Jornal de Negócios - 16 Jul 08

 

Perdidos pelo consumo
Helena Garrido

 

A década está perdida. Os primeiros dez anos do século XXI traíram as nossas expectativas de prosperidade fácil e rápida. Hoje, no centro de uma crise internacional gravíssima, somos confrontados com um futuro que nos impõe menos idas às catedrais de consumo que proliferam pelo país e mais visitas ao mealheiro para ir pagando as dívidas.

 

Chegou a conta dos excessos cometidos desde a segunda metade dos anos 90.

 

A história dos nossos comportamentos económicos e financeiros nos últimos dez anos é semelhante à de uma família a quem disseram que tinha ganho o Euromilhões. Ainda sem o dinheiro, liberou a sua fúria gastadora. Os bancos acreditaram e emprestaram-lhe os milhões... e com eles se compraram casas, carros, férias que, diziam, eram só para os ricos. De repente descobriu que, afinal, não tinha ganho os milhões. Mas tem de pagar a dívida. Como? Vendendo o que tem e, se não tem, emigrando.

 

Poderiam os governos ter evitado este caminhar para o abismo que os economistas viram desde a primeira hora? Há a tese de que não, não poderiam ter feito nada.

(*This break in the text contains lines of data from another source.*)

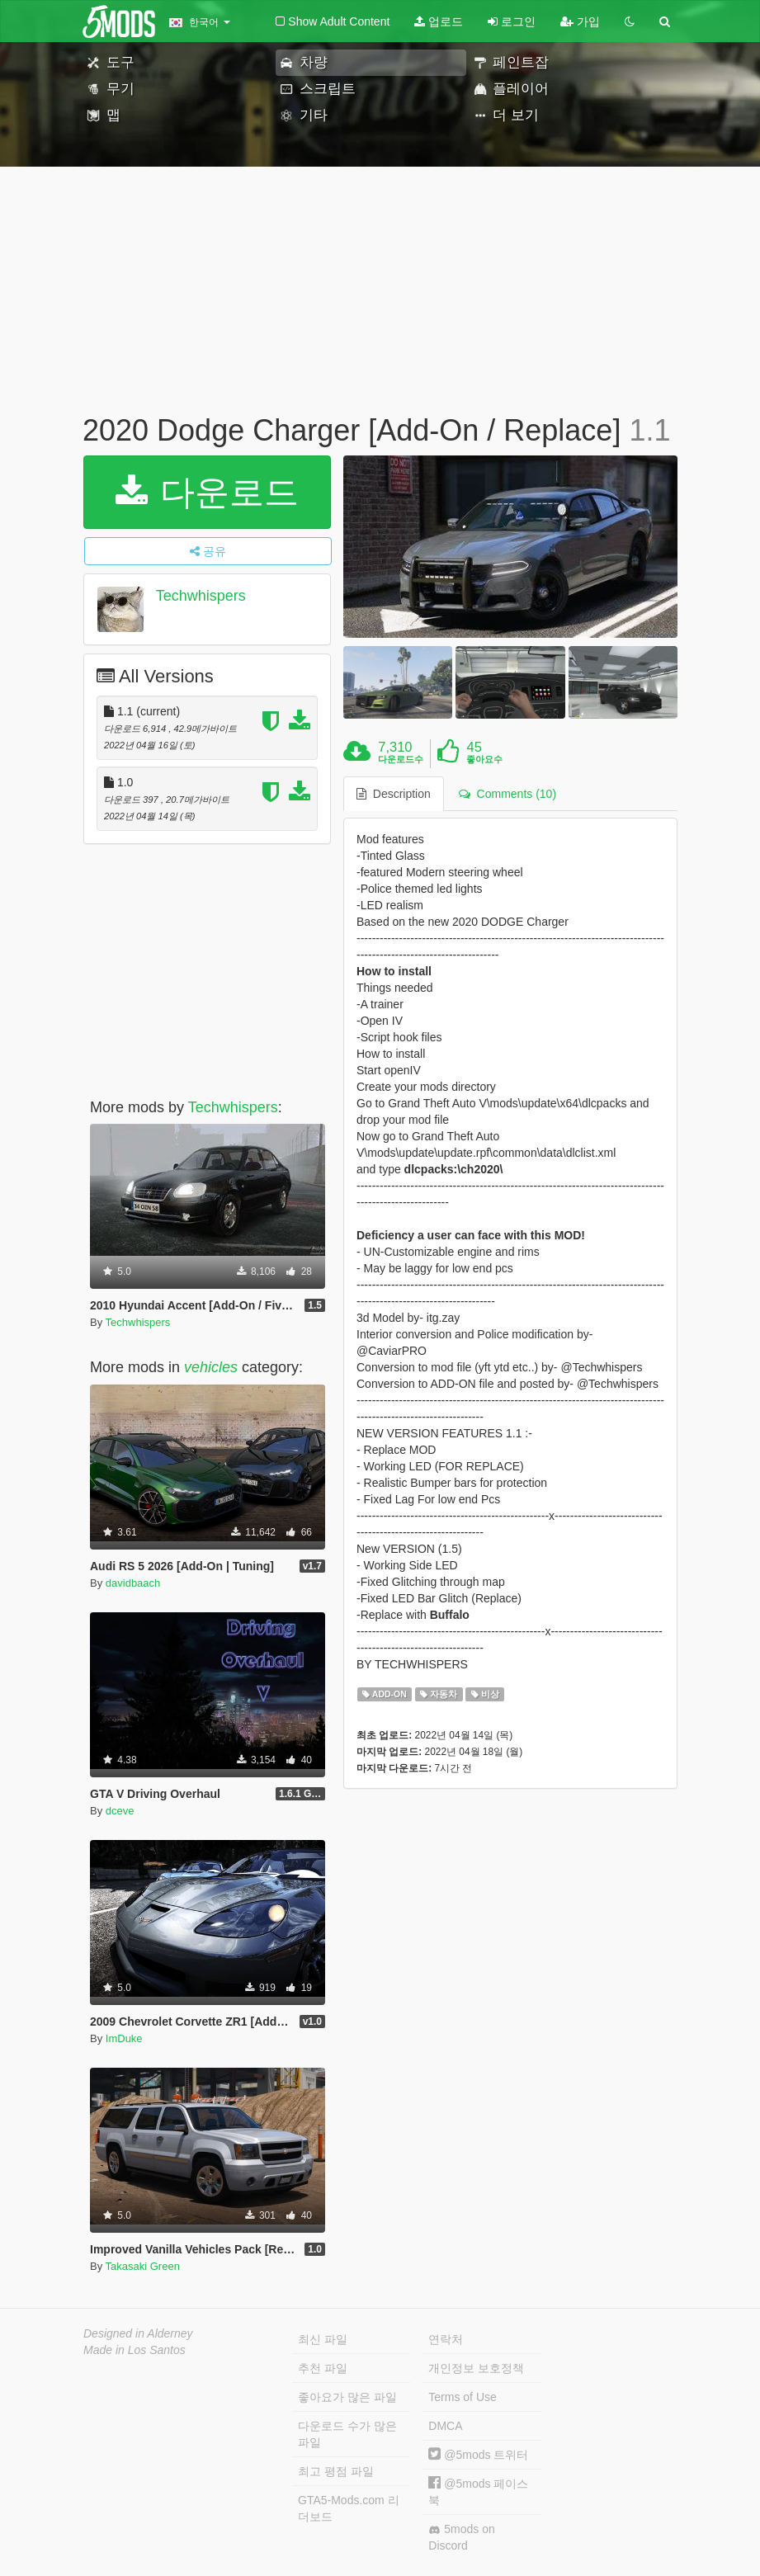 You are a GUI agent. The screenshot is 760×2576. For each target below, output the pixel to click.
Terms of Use (462, 2397)
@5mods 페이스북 (478, 2491)
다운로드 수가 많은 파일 (347, 2434)
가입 (580, 21)
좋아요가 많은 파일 (347, 2397)
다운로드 (208, 492)
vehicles (211, 1367)
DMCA (445, 2425)
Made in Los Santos (134, 2350)
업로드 (438, 21)
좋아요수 (484, 759)
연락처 (445, 2339)
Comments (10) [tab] (507, 793)
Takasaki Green (143, 2266)
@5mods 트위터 (478, 2454)
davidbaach (133, 1583)
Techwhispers (201, 595)
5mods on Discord (461, 2537)
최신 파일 (322, 2339)
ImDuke (124, 2038)
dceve (120, 1811)
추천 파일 (322, 2368)
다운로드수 (400, 759)
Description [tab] (393, 793)
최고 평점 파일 (336, 2471)
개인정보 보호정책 (476, 2368)
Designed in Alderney (138, 2333)
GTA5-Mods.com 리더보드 (348, 2508) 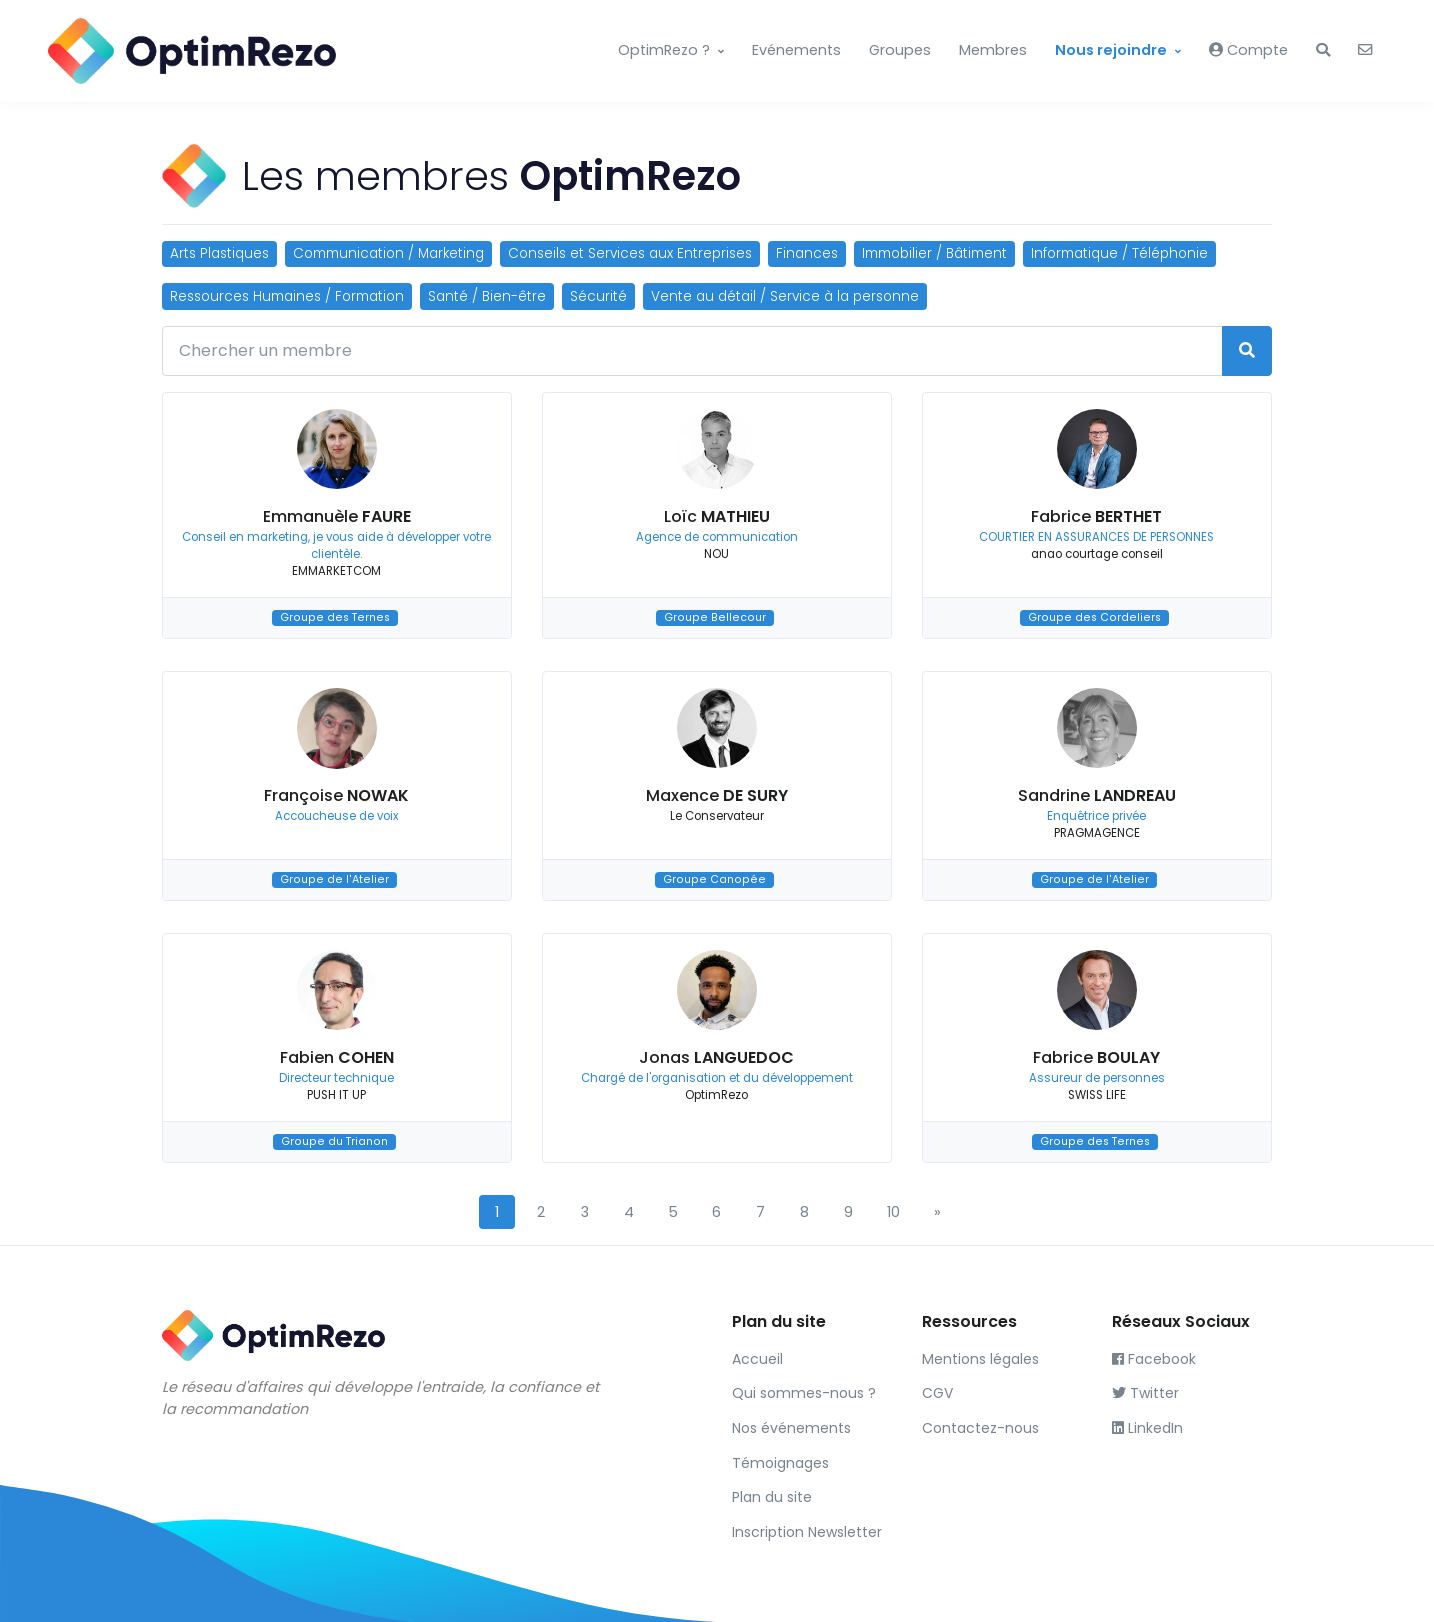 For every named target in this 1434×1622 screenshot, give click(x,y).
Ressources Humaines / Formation (287, 296)
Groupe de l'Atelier (334, 879)
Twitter (1145, 1393)
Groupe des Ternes (335, 617)
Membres (993, 50)
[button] (1323, 51)
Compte (1248, 50)
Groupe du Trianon (334, 1141)
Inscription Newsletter (807, 1532)
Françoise (336, 795)
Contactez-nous (980, 1428)
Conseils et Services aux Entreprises (630, 253)
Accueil (757, 1359)
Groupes (900, 50)
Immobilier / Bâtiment (934, 253)
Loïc (717, 516)
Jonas (716, 1057)
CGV (937, 1393)
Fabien (337, 1057)
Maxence (717, 795)
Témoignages (780, 1463)
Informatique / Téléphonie (1119, 253)
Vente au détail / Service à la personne (785, 296)
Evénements (796, 50)
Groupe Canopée (714, 879)
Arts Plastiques (219, 253)
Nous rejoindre (1111, 50)
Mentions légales (980, 1359)
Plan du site (772, 1497)
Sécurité (598, 296)
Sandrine (1097, 795)
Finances (807, 253)
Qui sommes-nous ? (804, 1393)
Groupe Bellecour (715, 617)
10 (893, 1212)
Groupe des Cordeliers (1094, 617)
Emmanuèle (337, 516)
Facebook (1154, 1359)
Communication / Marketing (388, 253)
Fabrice (1096, 516)
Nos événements (791, 1428)
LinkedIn (1147, 1428)
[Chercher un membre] (692, 351)
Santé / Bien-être (487, 296)
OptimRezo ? (664, 50) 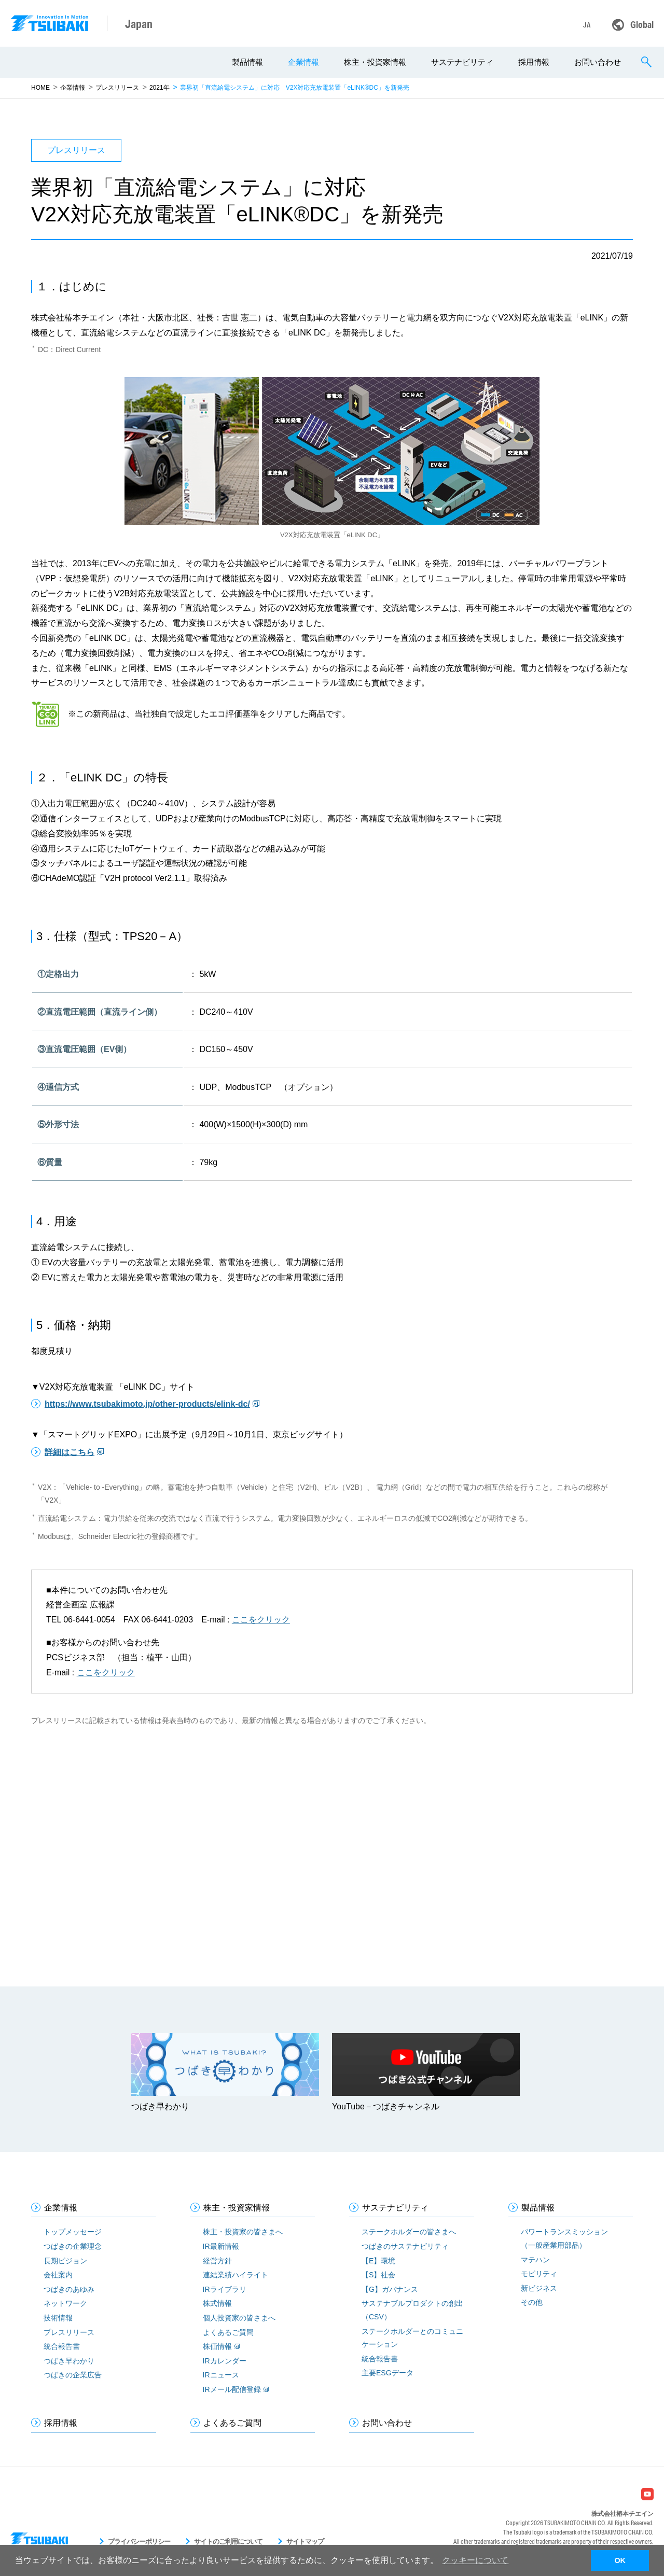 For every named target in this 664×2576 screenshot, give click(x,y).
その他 (532, 2302)
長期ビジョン (65, 2261)
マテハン (535, 2260)
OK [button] (620, 2560)
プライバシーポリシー (139, 2541)
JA (586, 25)
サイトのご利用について (228, 2541)
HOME (40, 87)
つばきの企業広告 (73, 2375)
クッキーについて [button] (475, 2560)
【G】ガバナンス (390, 2289)
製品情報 (247, 62)
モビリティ (539, 2274)
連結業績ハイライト (235, 2275)
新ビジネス (539, 2288)
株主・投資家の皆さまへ (243, 2232)
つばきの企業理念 (73, 2246)
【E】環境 (378, 2261)
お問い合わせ (597, 62)
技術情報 (58, 2318)
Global (642, 24)
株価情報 (217, 2346)
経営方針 (217, 2261)
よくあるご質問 (228, 2332)
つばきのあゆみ (69, 2289)
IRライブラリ (224, 2289)
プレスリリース (117, 87)
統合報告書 (62, 2346)
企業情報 (303, 62)
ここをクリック (261, 1619)
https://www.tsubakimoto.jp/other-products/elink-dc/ (147, 1403)
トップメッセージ (73, 2232)
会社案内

Como agora nada podem fazer para evitar a dor da crise.

 

É sempre mais fácil construir um caminho alternativo quando a história já passou. Mesmo sabendo isso, vale a pena pensar no que poderia ter sido feito e não foi. Desde que se tornou clara a integração de Portugal no euro, instalou-se uma euforia que atravessou toda a sociedade. Estado, empresas e famílias viram nessa moeda única a entrada no clube dos riscos. Todos se esqueceram que o país estava longe de ser rico.

 

Esse foi também o tempo da instabilidade política, governos sem maioria, como os de António Guterres, e de coligação, como o de Durão Barroso e Paulo Portas. E exactamente quando o país precisava também de maior restrição financeira vivia-se em tempos de grande generosidade internacional na concessão de créditos, que hoje se verifica excessiva.

 

O que se pode fazer agora para evitar esta crise? Por incrível que pareça, o melhor que se pode fazer é não fazer nada. Não porque não se pode fazer nada - é sempre possível actuar - mas porque nada fazer é neste momento a melhor política. Como afirmou o governador do Banco de Portugal, apenas se deve redistribuir.

 

Além de endividado, o país está mais pobre. E o que se pode fazer é apenas distribuir o bolo, mais pequeno, de outra forma. Taxas Robin Hood ou, à portuguesa, Zé do Telhado são soluções para o Estado arrecadar mais receitas para apoiar as pessoas mais afectadas pela crise. Esta é uma boa oportunidade para tributar rendimentos mais elevados tendo o cuidado de não agravar ainda mais a situação.

 

A preocupação que o PSD tem manifestado com os investimentos públicos integra-se nesta linha de evitar um maior agravamento do défice externo. O desequilíbrio nas contas externas aproxima-se de valores recorde, só comparável com o tempo em que Portugal teve de pedir ajuda ao Fundo Monetário Internacional. Com o euro não virá o FMI. Mas corremos crescentemente o risco de só conseguir crédito com taxas de juro cada vez mais elevadas, aumentando os encargos e obviamente agravando ainda mais o défice externo.

 

Estamos com uma trajectória explosiva que só pode ser evitada com menos consumo e mais poupança. De todos, famílias, Estado e empresas.